• **Task to carry out**
Could you return every record below exactly as it is written?

• **Data records**
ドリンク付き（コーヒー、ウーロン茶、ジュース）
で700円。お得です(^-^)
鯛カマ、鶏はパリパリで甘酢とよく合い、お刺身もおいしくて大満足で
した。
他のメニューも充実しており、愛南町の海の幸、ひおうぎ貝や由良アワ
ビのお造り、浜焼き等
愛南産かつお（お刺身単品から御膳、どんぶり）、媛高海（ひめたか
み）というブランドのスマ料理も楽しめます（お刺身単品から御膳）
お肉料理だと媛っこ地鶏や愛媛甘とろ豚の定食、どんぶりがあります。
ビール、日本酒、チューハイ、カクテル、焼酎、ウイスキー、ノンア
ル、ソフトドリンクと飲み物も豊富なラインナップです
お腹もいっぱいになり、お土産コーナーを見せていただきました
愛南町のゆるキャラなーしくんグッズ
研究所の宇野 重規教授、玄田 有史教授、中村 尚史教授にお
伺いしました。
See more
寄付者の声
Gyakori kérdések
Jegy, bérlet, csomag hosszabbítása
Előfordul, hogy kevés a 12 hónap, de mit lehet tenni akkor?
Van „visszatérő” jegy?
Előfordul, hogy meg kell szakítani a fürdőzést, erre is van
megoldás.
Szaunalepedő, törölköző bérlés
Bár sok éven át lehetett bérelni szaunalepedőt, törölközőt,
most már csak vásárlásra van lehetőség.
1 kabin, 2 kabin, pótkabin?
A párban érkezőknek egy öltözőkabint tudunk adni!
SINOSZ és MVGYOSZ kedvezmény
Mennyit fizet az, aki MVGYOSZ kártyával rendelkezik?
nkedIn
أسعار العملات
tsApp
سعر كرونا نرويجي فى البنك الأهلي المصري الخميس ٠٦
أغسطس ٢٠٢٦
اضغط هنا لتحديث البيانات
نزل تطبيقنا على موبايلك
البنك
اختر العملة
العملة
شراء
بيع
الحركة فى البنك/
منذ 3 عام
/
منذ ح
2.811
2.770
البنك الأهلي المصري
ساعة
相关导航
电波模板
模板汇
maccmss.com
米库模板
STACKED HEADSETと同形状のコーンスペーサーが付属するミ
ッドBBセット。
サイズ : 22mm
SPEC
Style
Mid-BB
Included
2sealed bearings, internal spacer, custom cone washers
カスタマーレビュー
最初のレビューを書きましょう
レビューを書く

• **Answer box**
ドリンク付き（コーヒー、ウーロン茶、ジュース）
で700円。お得です(^-^)
鯛カマ、鶏はパリパリで甘酢とよく合い、お刺身もおいしくて大満足で
した。
他のメニューも充実しており、愛南町の海の幸、ひおうぎ貝や由良アワ
ビのお造り、浜焼き等
愛南産かつお（お刺身単品から御膳、どんぶり）、媛高海（ひめたか
み）というブランドのスマ料理も楽しめます（お刺身単品から御膳）
お肉料理だと媛っこ地鶏や愛媛甘とろ豚の定食、どんぶりがあります。
ビール、日本酒、チューハイ、カクテル、焼酎、ウイスキー、ノンア
ル、ソフトドリンクと飲み物も豊富なラインナップです
お腹もいっぱいになり、お土産コーナーを見せていただきました
愛南町のゆるキャラなーしくんグッズ
研究所の宇野 重規教授、玄田 有史教授、中村 尚史教授にお
伺いしました。
See more
寄付者の声
Gyakori kérdések
Jegy, bérlet, csomag hosszabbítása
Előfordul, hogy kevés a 12 hónap, de mit lehet tenni akkor?
Van „visszatérő” jegy?
Előfordul, hogy meg kell szakítani a fürdőzést, erre is van
megoldás.
Szaunalepedő, törölköző bérlés
Bár sok éven át lehetett bérelni szaunalepedőt, törölközőt,
most már csak vásárlásra van lehetőség.
1 kabin, 2 kabin, pótkabin?
A párban érkezőknek egy öltözőkabint tudunk adni!
SINOSZ és MVGYOSZ kedvezmény
Mennyit fizet az, aki MVGYOSZ kártyával rendelkezik?
nkedIn
أسعار العملات
tsApp
سعر كرونا نرويجي فى البنك الأهلي المصري الخميس ٠٦
أغسطس ٢٠٢٦
اضغط هنا لتحديث البيانات
نزل تطبيقنا على موبايلك
البنك
اختر العملة
العملة
شراء
بيع
الحركة فى البنك/
منذ 3 عام
/
منذ ح
2.811
2.770
البنك الأهلي المصري
ساعة
相关导航
电波模板
模板汇
maccmss.com
米库模板
STACKED HEADSETと同形状のコーンスペーサーが付属するミ
ッドBBセット。
サイズ : 22mm
SPEC
Style
Mid-BB
Included
2sealed bearings, internal spacer, custom cone washers
カスタマーレビュー
最初のレビューを書きましょう
レビューを書く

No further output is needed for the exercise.